Is the U.S. Building the Next Intifada?
Reported in Israel this week:
[Since 2007, the U.S. State Department] has invested $392 million in rehabilitating and training [Palestinian Authority] security forces ... more than $160 million to fund certain units of the security forces, $89 million for vehicles and nonlethal equipment, $99 million for the renovation or construction of PA security forces’ installations and $22 million in programs to increase the forces’ capacity. The State Department has requested an additional $150 million for 2011.
The forces are trained mainly in Jordan, and then deployed in the West Bank. U.S. Army Lieutenant General Keith Dayton, who has been in charge of this endeavor and is soon to be replaced by U.S. Air Force Major General Michael Moeller, said in May 2009:
With big expectations, come big risks. There is perhaps a two-year shelf life on being told that you’re creating a state, when you’re not.
He was clearly implying that the Palestinians were being trained for the purpose of becoming the security force of an imminent Palestinian state. Now, in July 2010, with PA Chairman Mahmoud Abbas refusing -- despite heavy Western pressure -- even to enter talks with Israel, the “big risks” Dayton referred to seem to be looming.

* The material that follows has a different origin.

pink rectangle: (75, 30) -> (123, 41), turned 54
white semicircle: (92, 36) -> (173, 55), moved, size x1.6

Indeed, as revealed by Israeli media outlets this week, Israel regards this whole enterprise as risky, whether or not a Palestinian state is on the way. Yoni Ben-Menachem, head of Israel Radio since 2003, said on Monday:
Israeli security forces show great suspicion toward the Palestinian security apparatus in the West Bank despite the fact that they battle Hamas and were trained by U.S. General Dayton. Israel assesses that a scenario of another armed intifada in the West Bank is possible and that the Palestinian security apparatus might act against the settlers and IDF soldiers.
Ben-Menachem goes on to cite General Avi Mizrahi, head of Israel’s Central Command, saying in a speech last May at the national training center:
[The] IDF must also be prepared for an escalation in fighting against Palestinian security personnel trained in Jordan by U.S. General Dayton.

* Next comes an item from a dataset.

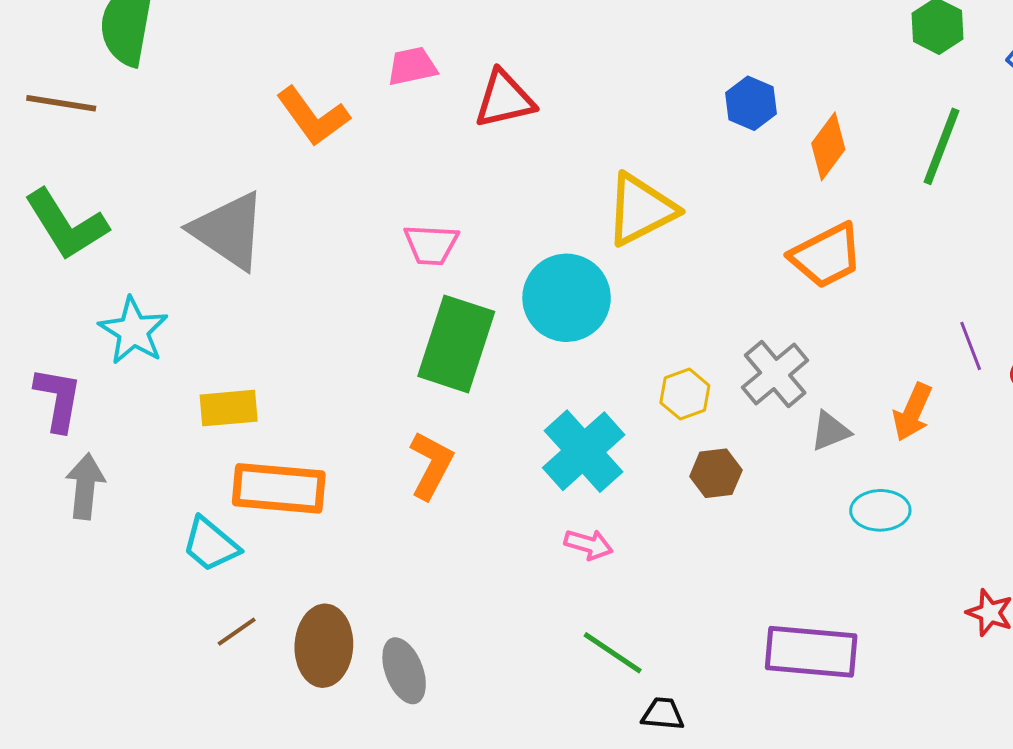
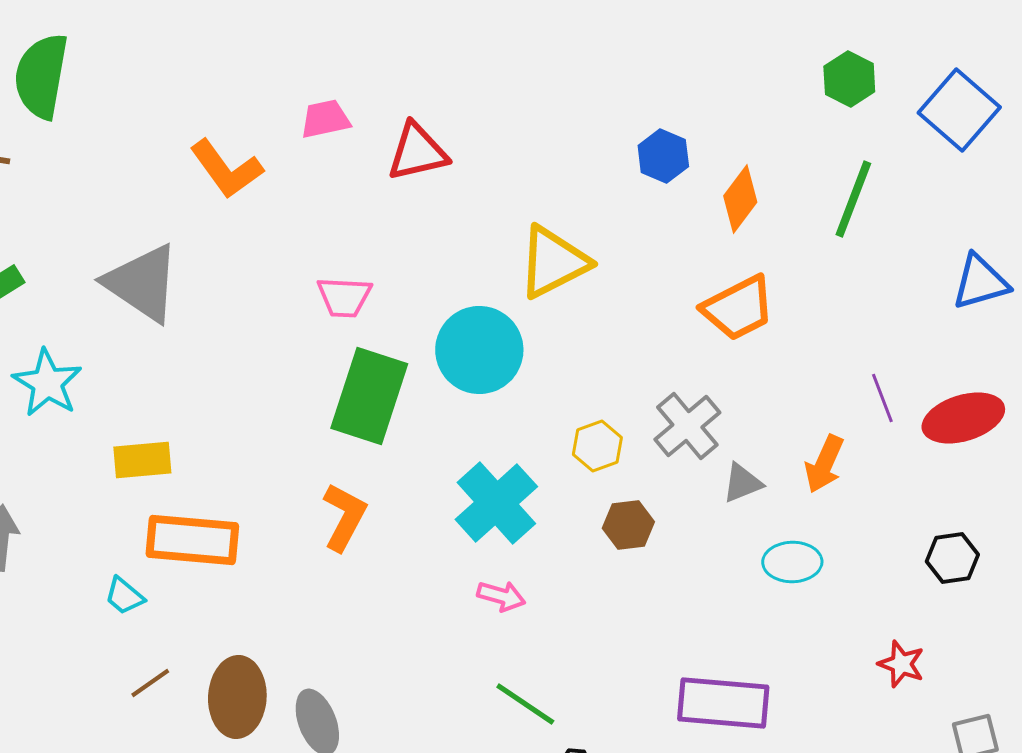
cyan trapezoid: (211, 544) -> (124, 596), size x0.7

This is a trained force, better equipped by an American mentor, and the upshot is that at the beginning of combat, the price we pay will be higher. Such a force can close down a built-up area with four snipers, it’s deadly. It is no longer the gunmen of Jenin. It is an infantry force standing in front of us and we must take that into consideration.
Not surprisingly, another report on Monday -- this one by Barak Ravid in Israel’s left-wing daily Haaretz -- said:
A U.S. government watchdog has found that the Israeli government’s conduct in recent years -- including delaying the transfer to Palestinian security forces of AK-47 rifles, radios, vehicles, and uniforms -- hampers U.S. efforts to train those forces in the West Bank.

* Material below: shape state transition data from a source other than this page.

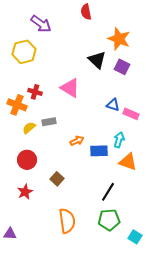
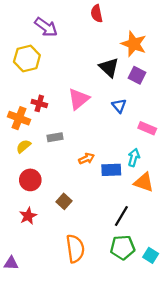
pink triangle: (70, 88) -> (79, 99), turned 50
blue triangle: (113, 105) -> (119, 106), moved, turned 32
yellow semicircle: (29, 128) -> (24, 146), moved
cyan square: (135, 237) -> (151, 255), moved

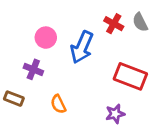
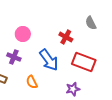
red cross: (114, 24) -> (66, 37), moved
blue arrow: (82, 47) -> (49, 60), moved, turned -60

Ravid writes that the watchdog in question, the U.S. Government Accountability Office, claims the following:
Despite Israel’s demand that the Palestinians act against terrorist groups, Israel has rebuffed American efforts to train Palestinian forces in combating terror. ... For instance, a shipment [to the forces] of 1,000 AK-47s was approved by the Israeli government, but detained in customs. ... American officials told the accountability office that Israel was delaying the transfer of nonlethal equipment as well, and insists on deciding on a case-by-case basis whether equipment can be transferred to the PA.
What’s happening here? If the U.S. is investing so much in cultivating these fighters, why is Israel reportedly trying to foil the effort?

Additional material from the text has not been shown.